Requirement
Return the data exactly, apart from leaving out the pictures.

Source data
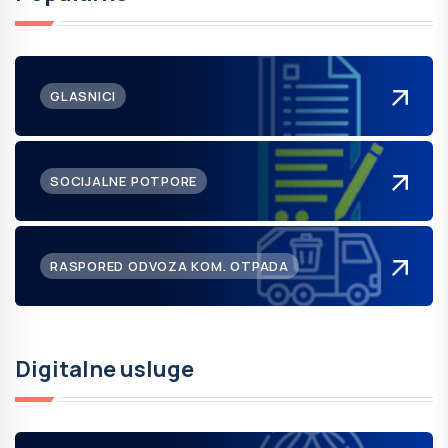
GLASNICI
SOCIJALNE POTPORE
RASPORED ODVOZA KOM. OTPADA
Digitalne usluge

Written solution
GLASNICI
SOCIJALNE POTPORE
RASPORED ODVOZA KOM. OTPADA
Digitalne usluge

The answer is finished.